Back in June, y-Cruncher developer Alexander Yee criticized Intel"s decision to remove AVX-512 (Advanced Vector Extensions 512) from its 12th Gen (Alder Lake) and newer CPUs, calling it "a huge step back". Yee found that Zen 4-based Ryzen 7000 series, which added AVX-512 support after Intel, was now performing up to 31% faster with the latest version of the benchmark. While AMD does not yet support all AVX-512 instructions, it will very likely do so in the future.

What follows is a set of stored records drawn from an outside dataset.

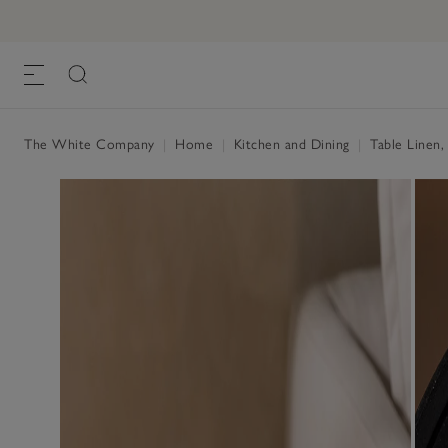
Marble Coasters – Set of 4
£22.00
, White, One Size
The White Company
|
Home
|
Kitchen and Dining
|
Table Linen,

It looks like Intel itself was also quite aware of this and today the company debuted a new AVX10 ISA that brings more robust AVX-512 support for the future Intel CPUs. The major highlight of AVX10 is the support for AVX-512 on Efficiency cores (E-cores) as well, which was till now limited to P-cores (Performance cores) only.
Intel explains:
The converged version of the Intel AVX10 vector ISA will include Intel AVX-512 vector instructions with an AVX512VL feature flag, a maximum vector register length of 256 bits, as well as eight 32-bit mask registers andnew versions of 256-bit instructions supporting embedded rounding. This converged version will be supported on both P-cores and E-cores.
While the converged version is limited to a maximum 256-bit vector length, Intel AVX10
itself is not limited to 256 bits, and optional 512-bit vector use is possible on supporting P-cores.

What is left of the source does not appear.